Matthew Weihs, Managing Director, Bench Events, the organiser of the Africa Hotel Investment Forum (AHIF), which attracts all the major international hotel investors in Africa, where this report will be discussed in detail, concluded: “Africa is becoming an increasingly attractive place to do business. There is much less conflict and political unrest than a decade ago; continent-wide economic growth is around5% and that is forecast to continue, national economies are becoming less reliant on natural resources and many countries have taken steps to become more business friendly and to attract international investment. As we can see from this fascinating report, those strategies are paying off handsomely.”

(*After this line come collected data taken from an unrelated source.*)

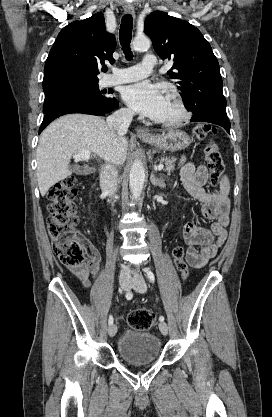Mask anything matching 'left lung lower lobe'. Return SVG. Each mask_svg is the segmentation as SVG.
I'll return each instance as SVG.
<instances>
[{
  "mask_svg": "<svg viewBox=\"0 0 272 417\" xmlns=\"http://www.w3.org/2000/svg\"><path fill=\"white\" fill-rule=\"evenodd\" d=\"M191 121H199V122H209L213 124H217L222 126L228 133H230V122L228 120L219 118V117H213L210 115H204V116H197L193 115L191 118Z\"/></svg>",
  "mask_w": 272,
  "mask_h": 417,
  "instance_id": "1",
  "label": "left lung lower lobe"
}]
</instances>
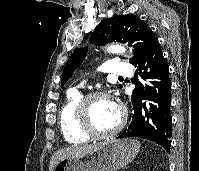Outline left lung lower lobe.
Instances as JSON below:
<instances>
[{"mask_svg":"<svg viewBox=\"0 0 199 171\" xmlns=\"http://www.w3.org/2000/svg\"><path fill=\"white\" fill-rule=\"evenodd\" d=\"M144 84L134 80L132 94L133 116L128 127L118 138L139 137L153 141L170 152L172 136L171 80L169 66L158 39L134 64Z\"/></svg>","mask_w":199,"mask_h":171,"instance_id":"1","label":"left lung lower lobe"}]
</instances>
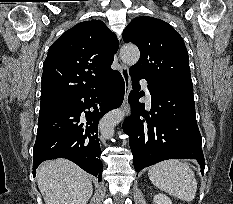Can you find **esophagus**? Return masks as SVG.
Here are the masks:
<instances>
[{"mask_svg": "<svg viewBox=\"0 0 233 204\" xmlns=\"http://www.w3.org/2000/svg\"><path fill=\"white\" fill-rule=\"evenodd\" d=\"M120 73H121V75L124 79V82H125V95H124V100L122 102L121 107L123 110H125L128 113L129 112L128 94L131 90V78H130L128 67L124 64H121Z\"/></svg>", "mask_w": 233, "mask_h": 204, "instance_id": "esophagus-1", "label": "esophagus"}]
</instances>
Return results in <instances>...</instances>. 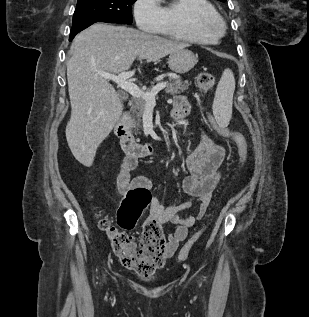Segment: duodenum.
Here are the masks:
<instances>
[{
    "instance_id": "duodenum-1",
    "label": "duodenum",
    "mask_w": 309,
    "mask_h": 317,
    "mask_svg": "<svg viewBox=\"0 0 309 317\" xmlns=\"http://www.w3.org/2000/svg\"><path fill=\"white\" fill-rule=\"evenodd\" d=\"M130 114L124 112L115 125V134L119 138L122 150L127 156L134 158L146 157L152 154L154 146L152 142L137 143L129 128Z\"/></svg>"
}]
</instances>
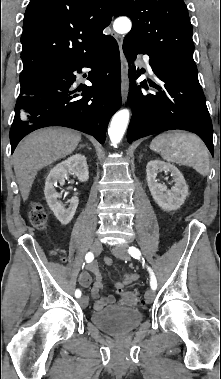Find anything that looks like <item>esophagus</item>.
Masks as SVG:
<instances>
[{
	"label": "esophagus",
	"instance_id": "obj_1",
	"mask_svg": "<svg viewBox=\"0 0 221 379\" xmlns=\"http://www.w3.org/2000/svg\"><path fill=\"white\" fill-rule=\"evenodd\" d=\"M113 37L116 39L119 50H120V58H121V94H122V103L125 104L127 101L128 96V64L127 60L125 58V55L123 53L122 44H123V38L121 35H118L116 33H113Z\"/></svg>",
	"mask_w": 221,
	"mask_h": 379
}]
</instances>
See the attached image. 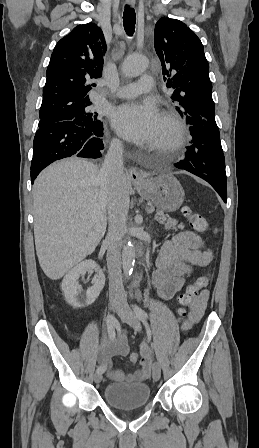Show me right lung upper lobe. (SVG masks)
Here are the masks:
<instances>
[{
  "label": "right lung upper lobe",
  "instance_id": "obj_1",
  "mask_svg": "<svg viewBox=\"0 0 259 448\" xmlns=\"http://www.w3.org/2000/svg\"><path fill=\"white\" fill-rule=\"evenodd\" d=\"M106 44L95 23L78 25L55 46L39 114L91 104L90 82L102 76Z\"/></svg>",
  "mask_w": 259,
  "mask_h": 448
}]
</instances>
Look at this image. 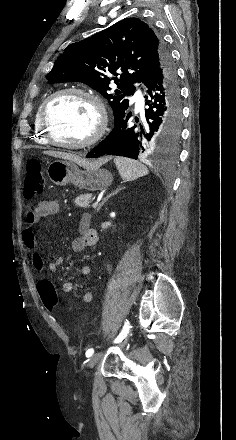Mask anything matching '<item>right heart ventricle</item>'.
Returning <instances> with one entry per match:
<instances>
[{"instance_id":"e07e8e85","label":"right heart ventricle","mask_w":236,"mask_h":440,"mask_svg":"<svg viewBox=\"0 0 236 440\" xmlns=\"http://www.w3.org/2000/svg\"><path fill=\"white\" fill-rule=\"evenodd\" d=\"M43 103L44 102H42L38 106V108L36 110V113H35V117H34V139H35V141L37 143L47 145L49 143H48V141H47V139H46V137H45V135H44V133L42 131V128L40 126V121H39L40 111H41Z\"/></svg>"}]
</instances>
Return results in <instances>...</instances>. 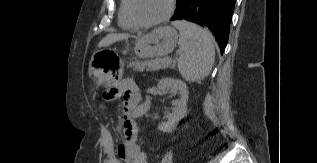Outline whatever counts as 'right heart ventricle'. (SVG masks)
Returning <instances> with one entry per match:
<instances>
[{"instance_id":"e07e8e85","label":"right heart ventricle","mask_w":317,"mask_h":163,"mask_svg":"<svg viewBox=\"0 0 317 163\" xmlns=\"http://www.w3.org/2000/svg\"><path fill=\"white\" fill-rule=\"evenodd\" d=\"M118 22L121 28L126 30L136 29L139 26L133 22L128 13V0H121Z\"/></svg>"}]
</instances>
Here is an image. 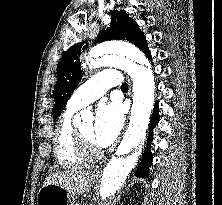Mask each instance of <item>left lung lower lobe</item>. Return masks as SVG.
I'll return each mask as SVG.
<instances>
[{
  "label": "left lung lower lobe",
  "mask_w": 222,
  "mask_h": 205,
  "mask_svg": "<svg viewBox=\"0 0 222 205\" xmlns=\"http://www.w3.org/2000/svg\"><path fill=\"white\" fill-rule=\"evenodd\" d=\"M140 50L143 51V53L151 60V53L148 49L147 46V42L146 39L144 40V42L142 43V45L139 47ZM159 102L156 103L154 111H153V115L151 118V124H150V130H149V137H148V143H147V147L146 150L143 154L141 163L139 165V168L136 172L137 176H141V177H148L149 175V167L150 164L152 163L153 157L152 154L150 152V144L152 142L153 139V128L158 124L159 122Z\"/></svg>",
  "instance_id": "left-lung-lower-lobe-1"
}]
</instances>
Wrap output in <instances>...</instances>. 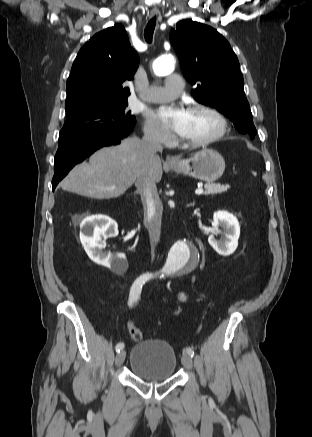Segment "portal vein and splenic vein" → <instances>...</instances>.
I'll return each instance as SVG.
<instances>
[{
  "label": "portal vein and splenic vein",
  "mask_w": 312,
  "mask_h": 437,
  "mask_svg": "<svg viewBox=\"0 0 312 437\" xmlns=\"http://www.w3.org/2000/svg\"><path fill=\"white\" fill-rule=\"evenodd\" d=\"M204 192V190L202 188H199L195 191V194L200 195Z\"/></svg>",
  "instance_id": "18ae733b"
}]
</instances>
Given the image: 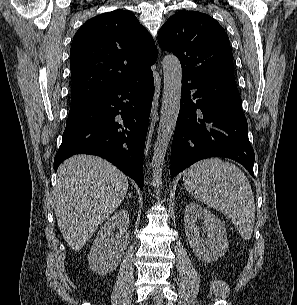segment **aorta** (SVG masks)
I'll list each match as a JSON object with an SVG mask.
<instances>
[{"label": "aorta", "instance_id": "aorta-1", "mask_svg": "<svg viewBox=\"0 0 297 305\" xmlns=\"http://www.w3.org/2000/svg\"><path fill=\"white\" fill-rule=\"evenodd\" d=\"M164 75V90L157 140L152 157V183L161 184L164 157L173 136L180 110L182 67L179 59L173 54H167L162 62Z\"/></svg>", "mask_w": 297, "mask_h": 305}]
</instances>
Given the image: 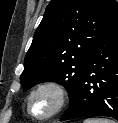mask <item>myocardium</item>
<instances>
[{
  "label": "myocardium",
  "instance_id": "f54148a6",
  "mask_svg": "<svg viewBox=\"0 0 118 123\" xmlns=\"http://www.w3.org/2000/svg\"><path fill=\"white\" fill-rule=\"evenodd\" d=\"M45 91L53 93L55 97V104L52 110L45 115H37L32 111L31 102L33 98ZM68 98V92L66 87L57 80H46L38 83L34 86L26 98V108L28 114L37 120H48L56 116L65 106Z\"/></svg>",
  "mask_w": 118,
  "mask_h": 123
}]
</instances>
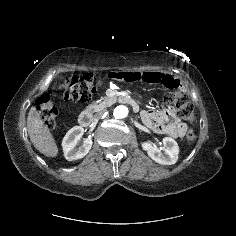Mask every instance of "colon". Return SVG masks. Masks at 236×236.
Segmentation results:
<instances>
[{
  "label": "colon",
  "instance_id": "5ec220e1",
  "mask_svg": "<svg viewBox=\"0 0 236 236\" xmlns=\"http://www.w3.org/2000/svg\"><path fill=\"white\" fill-rule=\"evenodd\" d=\"M60 88L64 98L69 101H86L96 91L94 79L89 74L67 76L62 80ZM170 89L174 90L166 95V102L176 107L179 117L194 123L196 121L195 108L188 100L187 95L180 92L177 88ZM36 109L46 127L49 129L54 128L58 117V108L52 101L50 93H45L37 99ZM195 138L196 132L193 129L188 130L186 139L194 141Z\"/></svg>",
  "mask_w": 236,
  "mask_h": 236
}]
</instances>
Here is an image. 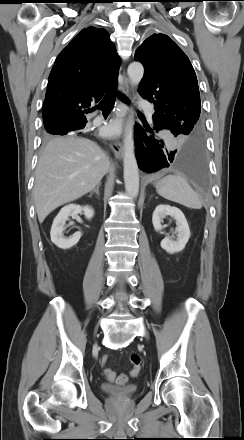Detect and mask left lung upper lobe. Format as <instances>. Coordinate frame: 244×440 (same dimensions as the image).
<instances>
[{
  "instance_id": "1",
  "label": "left lung upper lobe",
  "mask_w": 244,
  "mask_h": 440,
  "mask_svg": "<svg viewBox=\"0 0 244 440\" xmlns=\"http://www.w3.org/2000/svg\"><path fill=\"white\" fill-rule=\"evenodd\" d=\"M144 66L139 94L154 103V117L176 137L201 135V103L193 66L179 46L165 34L148 37L135 52Z\"/></svg>"
}]
</instances>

AHIF is the preeminent gathering of international investors in hotels in Africa. It takes place in Addis Ababa on Sept 30 – October 1, 2015.
The W Hospitality Group, a founding member of Hotel Partners Africa, specialises in the provision of advisory services to the hotel, tourism and leisure industries, providing a full range of services to clients who have investments in the sector, or who are looking to enter them through development, acquisition or other means.
In sub-Saharan Africa W Hospitality Group is regarded as the market leader due to the market and financial expertise of its staff, its worldwide knowledge, and its commitment to its clients. In Africa, W Hospitality Group has to date worked in 36 countries on the continent, from its Lagos and Addis Ababa offices.